- What the task requires: Please filter the entries for the word "followed" and copy every line that has it.

BEGIN Source information

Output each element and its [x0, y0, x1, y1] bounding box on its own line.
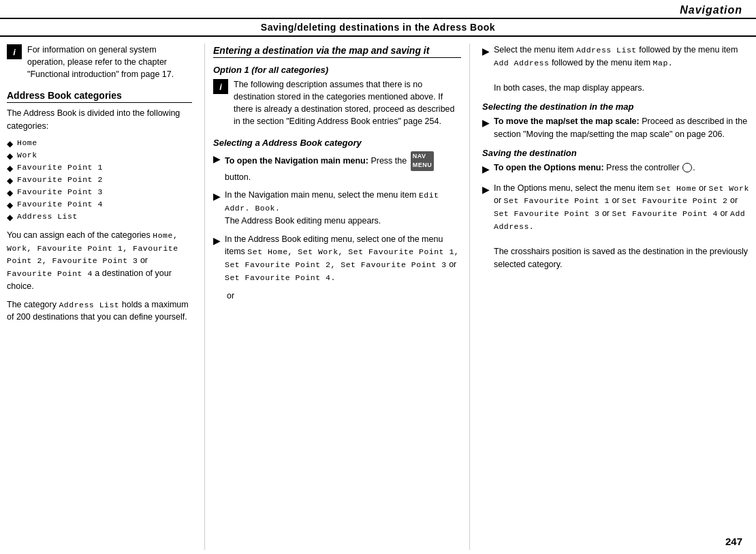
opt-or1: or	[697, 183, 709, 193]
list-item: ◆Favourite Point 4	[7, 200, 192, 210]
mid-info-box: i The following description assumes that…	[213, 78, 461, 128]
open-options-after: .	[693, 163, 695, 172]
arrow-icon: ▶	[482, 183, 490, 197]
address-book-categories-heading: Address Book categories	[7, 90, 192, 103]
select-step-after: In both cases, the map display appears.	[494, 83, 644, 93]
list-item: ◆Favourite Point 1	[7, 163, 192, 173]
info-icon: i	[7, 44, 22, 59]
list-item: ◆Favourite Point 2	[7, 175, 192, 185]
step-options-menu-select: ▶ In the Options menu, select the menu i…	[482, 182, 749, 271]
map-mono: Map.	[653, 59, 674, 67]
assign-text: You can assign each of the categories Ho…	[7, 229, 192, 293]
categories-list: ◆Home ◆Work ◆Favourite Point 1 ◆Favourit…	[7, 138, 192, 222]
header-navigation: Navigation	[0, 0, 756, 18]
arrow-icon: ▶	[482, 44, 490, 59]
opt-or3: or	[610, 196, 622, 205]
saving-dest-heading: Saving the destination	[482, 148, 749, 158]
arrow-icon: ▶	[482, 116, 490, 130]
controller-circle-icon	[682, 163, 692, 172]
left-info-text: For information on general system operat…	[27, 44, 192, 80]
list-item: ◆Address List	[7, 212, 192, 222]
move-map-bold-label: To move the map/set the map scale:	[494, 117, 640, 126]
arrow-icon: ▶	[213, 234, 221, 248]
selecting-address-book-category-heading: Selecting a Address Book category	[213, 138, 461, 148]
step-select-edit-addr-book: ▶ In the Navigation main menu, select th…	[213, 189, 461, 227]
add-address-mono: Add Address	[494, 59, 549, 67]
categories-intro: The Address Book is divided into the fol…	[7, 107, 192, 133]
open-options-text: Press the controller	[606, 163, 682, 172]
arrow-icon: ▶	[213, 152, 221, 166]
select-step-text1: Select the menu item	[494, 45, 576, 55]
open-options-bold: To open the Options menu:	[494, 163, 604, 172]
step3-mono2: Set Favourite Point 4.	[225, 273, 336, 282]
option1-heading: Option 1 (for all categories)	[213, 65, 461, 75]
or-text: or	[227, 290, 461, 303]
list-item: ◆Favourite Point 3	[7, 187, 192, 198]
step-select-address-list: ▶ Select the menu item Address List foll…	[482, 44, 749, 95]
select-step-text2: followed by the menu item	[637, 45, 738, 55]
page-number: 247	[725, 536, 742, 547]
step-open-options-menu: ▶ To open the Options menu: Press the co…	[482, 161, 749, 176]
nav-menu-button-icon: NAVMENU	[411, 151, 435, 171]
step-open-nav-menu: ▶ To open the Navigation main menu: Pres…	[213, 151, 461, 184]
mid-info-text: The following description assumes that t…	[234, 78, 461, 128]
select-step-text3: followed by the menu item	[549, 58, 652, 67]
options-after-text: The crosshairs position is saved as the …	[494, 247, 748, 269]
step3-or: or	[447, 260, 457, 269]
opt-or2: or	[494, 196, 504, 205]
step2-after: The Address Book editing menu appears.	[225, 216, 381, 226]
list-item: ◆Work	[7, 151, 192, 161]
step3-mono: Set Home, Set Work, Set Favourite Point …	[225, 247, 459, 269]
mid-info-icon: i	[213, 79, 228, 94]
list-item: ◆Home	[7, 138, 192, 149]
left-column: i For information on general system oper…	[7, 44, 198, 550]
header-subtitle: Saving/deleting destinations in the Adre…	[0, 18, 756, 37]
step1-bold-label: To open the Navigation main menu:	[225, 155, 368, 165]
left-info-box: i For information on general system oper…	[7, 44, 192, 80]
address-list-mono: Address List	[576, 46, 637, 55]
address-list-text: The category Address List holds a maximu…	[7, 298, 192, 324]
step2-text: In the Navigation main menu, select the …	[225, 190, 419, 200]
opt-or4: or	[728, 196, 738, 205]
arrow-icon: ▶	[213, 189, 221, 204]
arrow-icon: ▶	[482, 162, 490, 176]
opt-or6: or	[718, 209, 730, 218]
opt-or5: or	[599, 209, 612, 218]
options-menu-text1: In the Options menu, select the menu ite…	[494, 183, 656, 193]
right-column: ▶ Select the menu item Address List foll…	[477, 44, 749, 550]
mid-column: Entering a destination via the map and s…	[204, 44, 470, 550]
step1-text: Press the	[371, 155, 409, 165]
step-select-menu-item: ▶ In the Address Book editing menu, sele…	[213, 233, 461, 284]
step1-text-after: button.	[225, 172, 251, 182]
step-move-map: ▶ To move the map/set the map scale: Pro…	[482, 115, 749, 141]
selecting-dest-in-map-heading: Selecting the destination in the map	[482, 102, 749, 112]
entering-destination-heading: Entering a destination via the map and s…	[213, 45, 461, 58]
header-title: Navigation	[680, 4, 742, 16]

END Source information

- Response:
select-step-text2: followed by the menu item	[637, 45, 738, 55]
select-step-text3: followed by the menu item	[549, 58, 652, 67]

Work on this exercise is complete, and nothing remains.